Ultramercial this week petitioned the Supreme Court for a writ of certiorari in its long-running patent case.
The company argues that the Federal Circuit is divided on the issue of Section 101 as a result of its rulings in Ultramercial v Hulu, which invalidated the patent in suit, and DDR Holding v Hotels.com, which found the patent in suit valid.
After twice finding the claims at issue in the Ultramercial case patent-eligible, the Federal Circuit in its November decision found them to be ineligible in light of Alice.
Ultramercial argues that any clarity brought to Section 101 jurisprudence after Alice has been shattered by the two Federal Circuit decisions. The company says that its claims are similar to those in DDR and thus the Federal Circuit is just as divided as it was before Alice.
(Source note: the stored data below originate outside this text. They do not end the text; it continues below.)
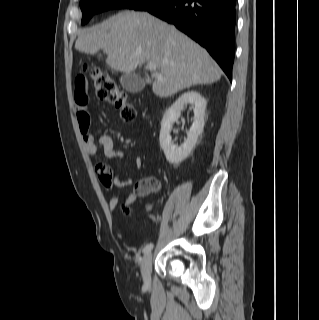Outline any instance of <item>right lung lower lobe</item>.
<instances>
[{"instance_id":"1","label":"right lung lower lobe","mask_w":319,"mask_h":320,"mask_svg":"<svg viewBox=\"0 0 319 320\" xmlns=\"http://www.w3.org/2000/svg\"><path fill=\"white\" fill-rule=\"evenodd\" d=\"M237 0H152L135 10L147 11L205 47L232 79Z\"/></svg>"}]
</instances>
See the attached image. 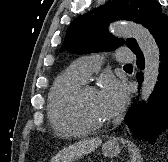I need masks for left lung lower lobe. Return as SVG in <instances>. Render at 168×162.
<instances>
[{
	"label": "left lung lower lobe",
	"mask_w": 168,
	"mask_h": 162,
	"mask_svg": "<svg viewBox=\"0 0 168 162\" xmlns=\"http://www.w3.org/2000/svg\"><path fill=\"white\" fill-rule=\"evenodd\" d=\"M160 51L159 76L155 89L147 104H135L129 109L125 124L128 126L134 139L155 142L158 134L168 126V17L163 15L149 28ZM138 68L144 69V56L142 51L135 49ZM136 78L142 84L143 76L137 73Z\"/></svg>",
	"instance_id": "obj_1"
}]
</instances>
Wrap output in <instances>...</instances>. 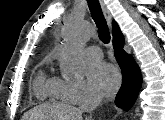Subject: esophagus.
Returning a JSON list of instances; mask_svg holds the SVG:
<instances>
[{"instance_id": "1", "label": "esophagus", "mask_w": 165, "mask_h": 120, "mask_svg": "<svg viewBox=\"0 0 165 120\" xmlns=\"http://www.w3.org/2000/svg\"><path fill=\"white\" fill-rule=\"evenodd\" d=\"M100 4H101V8H102V11H103V13L105 15L106 20L108 21V24H110L111 23V15H110V13H109V11H108L104 1L100 0Z\"/></svg>"}]
</instances>
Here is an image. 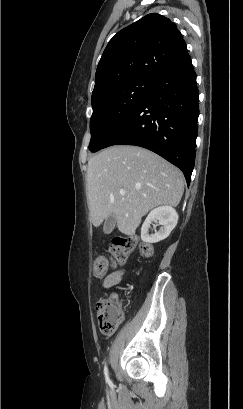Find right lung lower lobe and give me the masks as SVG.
Masks as SVG:
<instances>
[{"label":"right lung lower lobe","instance_id":"right-lung-lower-lobe-1","mask_svg":"<svg viewBox=\"0 0 243 409\" xmlns=\"http://www.w3.org/2000/svg\"><path fill=\"white\" fill-rule=\"evenodd\" d=\"M198 98L196 74L187 52L156 80L106 147L128 144L149 149L179 167L189 185L195 161Z\"/></svg>","mask_w":243,"mask_h":409}]
</instances>
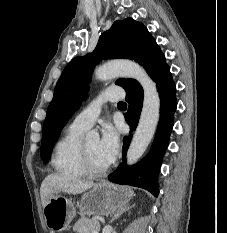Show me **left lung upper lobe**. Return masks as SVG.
I'll list each match as a JSON object with an SVG mask.
<instances>
[{
  "instance_id": "obj_1",
  "label": "left lung upper lobe",
  "mask_w": 227,
  "mask_h": 233,
  "mask_svg": "<svg viewBox=\"0 0 227 233\" xmlns=\"http://www.w3.org/2000/svg\"><path fill=\"white\" fill-rule=\"evenodd\" d=\"M128 58L142 65L153 80L168 66L164 54L147 28L132 18L115 21L104 32L93 53L72 59L59 78L47 109L42 131L41 158L47 162L54 143L81 102L88 97V83L102 59ZM126 92L142 89L134 79H118Z\"/></svg>"
}]
</instances>
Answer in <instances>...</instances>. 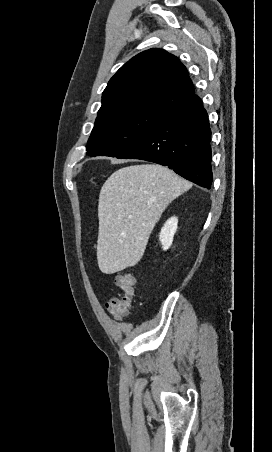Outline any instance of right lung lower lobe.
Wrapping results in <instances>:
<instances>
[{
  "mask_svg": "<svg viewBox=\"0 0 272 452\" xmlns=\"http://www.w3.org/2000/svg\"><path fill=\"white\" fill-rule=\"evenodd\" d=\"M210 141L207 112L200 98L194 95L181 108L161 114L117 158L141 159L168 166L185 179L210 189Z\"/></svg>",
  "mask_w": 272,
  "mask_h": 452,
  "instance_id": "right-lung-lower-lobe-1",
  "label": "right lung lower lobe"
}]
</instances>
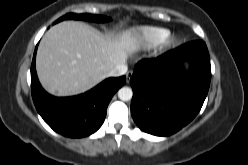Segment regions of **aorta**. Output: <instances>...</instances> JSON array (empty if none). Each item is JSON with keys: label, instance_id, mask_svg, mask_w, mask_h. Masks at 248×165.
<instances>
[{"label": "aorta", "instance_id": "762f6f07", "mask_svg": "<svg viewBox=\"0 0 248 165\" xmlns=\"http://www.w3.org/2000/svg\"><path fill=\"white\" fill-rule=\"evenodd\" d=\"M133 95L132 89L129 87H122L118 91V97L122 101H129L131 100Z\"/></svg>", "mask_w": 248, "mask_h": 165}]
</instances>
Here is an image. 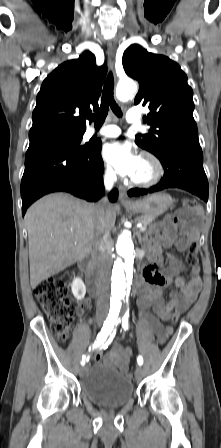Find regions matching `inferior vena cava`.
Masks as SVG:
<instances>
[{
    "label": "inferior vena cava",
    "instance_id": "1",
    "mask_svg": "<svg viewBox=\"0 0 221 448\" xmlns=\"http://www.w3.org/2000/svg\"><path fill=\"white\" fill-rule=\"evenodd\" d=\"M116 175L112 172L108 173L105 178V187H112ZM107 207V198L101 199L96 205V213L100 217L96 227L95 241L93 244V252L99 272V298L97 302V313L106 315L109 310V290H110V273L112 266V251L110 231L104 228L103 216Z\"/></svg>",
    "mask_w": 221,
    "mask_h": 448
}]
</instances>
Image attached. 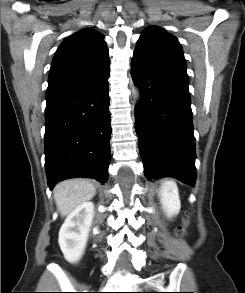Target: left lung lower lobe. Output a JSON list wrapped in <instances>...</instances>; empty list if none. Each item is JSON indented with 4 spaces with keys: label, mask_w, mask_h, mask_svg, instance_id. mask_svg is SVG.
<instances>
[{
    "label": "left lung lower lobe",
    "mask_w": 245,
    "mask_h": 293,
    "mask_svg": "<svg viewBox=\"0 0 245 293\" xmlns=\"http://www.w3.org/2000/svg\"><path fill=\"white\" fill-rule=\"evenodd\" d=\"M131 76L142 93L135 129L146 177H174L194 185L195 138L187 74L134 52Z\"/></svg>",
    "instance_id": "1"
}]
</instances>
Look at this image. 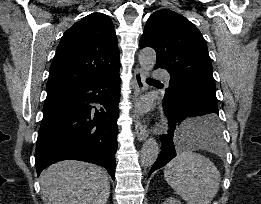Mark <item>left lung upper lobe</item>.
Wrapping results in <instances>:
<instances>
[{"instance_id": "5c2ea615", "label": "left lung upper lobe", "mask_w": 261, "mask_h": 204, "mask_svg": "<svg viewBox=\"0 0 261 204\" xmlns=\"http://www.w3.org/2000/svg\"><path fill=\"white\" fill-rule=\"evenodd\" d=\"M139 46L152 47L157 54L156 68L169 72L165 96L189 87L217 101L206 42L188 19L169 9L154 12L146 22Z\"/></svg>"}]
</instances>
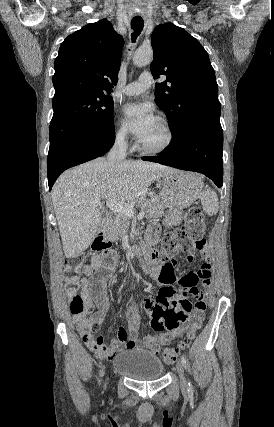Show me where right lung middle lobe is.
<instances>
[{
  "instance_id": "dd1d6c3e",
  "label": "right lung middle lobe",
  "mask_w": 274,
  "mask_h": 427,
  "mask_svg": "<svg viewBox=\"0 0 274 427\" xmlns=\"http://www.w3.org/2000/svg\"><path fill=\"white\" fill-rule=\"evenodd\" d=\"M50 142L62 131L113 124V100L103 93L67 94L53 102Z\"/></svg>"
}]
</instances>
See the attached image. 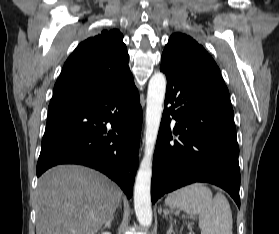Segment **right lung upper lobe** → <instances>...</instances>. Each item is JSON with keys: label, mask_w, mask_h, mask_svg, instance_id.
Instances as JSON below:
<instances>
[{"label": "right lung upper lobe", "mask_w": 279, "mask_h": 234, "mask_svg": "<svg viewBox=\"0 0 279 234\" xmlns=\"http://www.w3.org/2000/svg\"><path fill=\"white\" fill-rule=\"evenodd\" d=\"M122 39L119 30L109 29L81 42L64 64L49 107L88 98L132 75Z\"/></svg>", "instance_id": "right-lung-upper-lobe-1"}]
</instances>
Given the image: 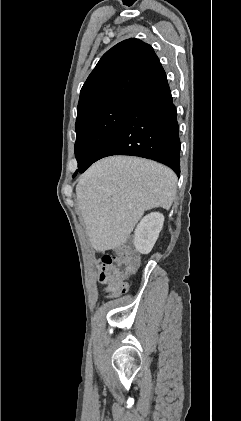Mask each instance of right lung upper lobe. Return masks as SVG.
<instances>
[{
  "label": "right lung upper lobe",
  "instance_id": "right-lung-upper-lobe-1",
  "mask_svg": "<svg viewBox=\"0 0 241 421\" xmlns=\"http://www.w3.org/2000/svg\"><path fill=\"white\" fill-rule=\"evenodd\" d=\"M163 72L149 44L139 39L118 43L101 57L84 83L77 118L116 102L131 101Z\"/></svg>",
  "mask_w": 241,
  "mask_h": 421
}]
</instances>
It is unlikely the Supreme Court will take up the case, as suggested by a Patently-O blog post titled “Ultramercial Shoots for the Moon”.
However, as the Patent Docs blog noted, the consequences could be very big if it does.
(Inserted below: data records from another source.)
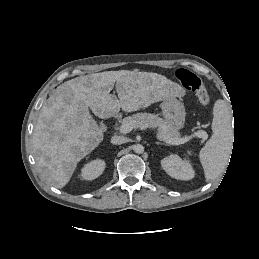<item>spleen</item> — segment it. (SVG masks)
<instances>
[{
	"instance_id": "3e777b00",
	"label": "spleen",
	"mask_w": 259,
	"mask_h": 259,
	"mask_svg": "<svg viewBox=\"0 0 259 259\" xmlns=\"http://www.w3.org/2000/svg\"><path fill=\"white\" fill-rule=\"evenodd\" d=\"M213 115V134L199 154L207 182L216 179L225 170L233 145L229 105L224 100H217Z\"/></svg>"
}]
</instances>
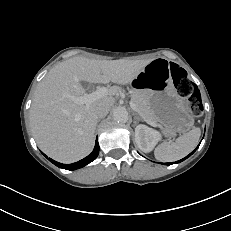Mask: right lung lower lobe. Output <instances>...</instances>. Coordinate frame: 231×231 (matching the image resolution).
<instances>
[{
  "label": "right lung lower lobe",
  "mask_w": 231,
  "mask_h": 231,
  "mask_svg": "<svg viewBox=\"0 0 231 231\" xmlns=\"http://www.w3.org/2000/svg\"><path fill=\"white\" fill-rule=\"evenodd\" d=\"M43 154V153H42ZM99 154V144L98 141L96 139L95 142V147L94 150L92 151V153L90 155H88L87 157H85L84 159L76 162V163H72V164H62L59 162H56L52 159L49 158V160L56 166L63 168V169H67V170H76L79 169L81 167H84L85 165L89 164L90 162L94 161L96 159V157ZM46 158L47 156L45 154H43Z\"/></svg>",
  "instance_id": "1"
}]
</instances>
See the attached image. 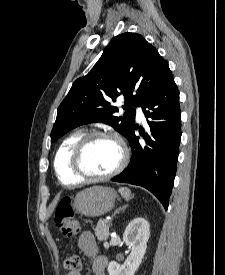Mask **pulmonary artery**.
Wrapping results in <instances>:
<instances>
[{"label":"pulmonary artery","mask_w":225,"mask_h":275,"mask_svg":"<svg viewBox=\"0 0 225 275\" xmlns=\"http://www.w3.org/2000/svg\"><path fill=\"white\" fill-rule=\"evenodd\" d=\"M136 110H137V118H138L139 120H143L144 114H143V111H142L141 107H137Z\"/></svg>","instance_id":"pulmonary-artery-1"}]
</instances>
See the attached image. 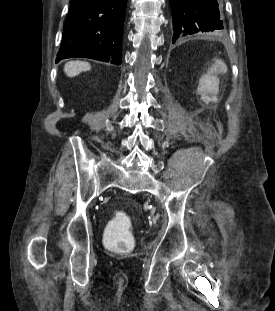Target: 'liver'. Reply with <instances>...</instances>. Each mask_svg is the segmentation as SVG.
Here are the masks:
<instances>
[{
  "mask_svg": "<svg viewBox=\"0 0 275 311\" xmlns=\"http://www.w3.org/2000/svg\"><path fill=\"white\" fill-rule=\"evenodd\" d=\"M91 69V65L85 61H70L64 66V72L69 77H74L83 71Z\"/></svg>",
  "mask_w": 275,
  "mask_h": 311,
  "instance_id": "liver-1",
  "label": "liver"
}]
</instances>
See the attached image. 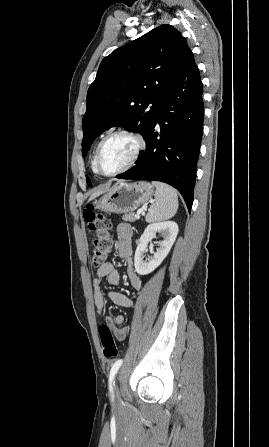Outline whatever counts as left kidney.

“If the Court does review this case, software patentees may become uneasy,” wrote McDonnell Boehnen Hulbert & Berghoff associate Michael Borella on the Patent Docs blog. “For instance, the Court might decide that the claims of Ultramercial and DDR rise or fall together. As DDR is the only post-Alice § 101 case reviewed by the Federal Circuit that has found claims to be patent-eligible, it is a valuable data point for applicants and patentees. Losing this data point would deepen the mystery of what claims incorporating an abstract idea need to recite in order to be patentable.”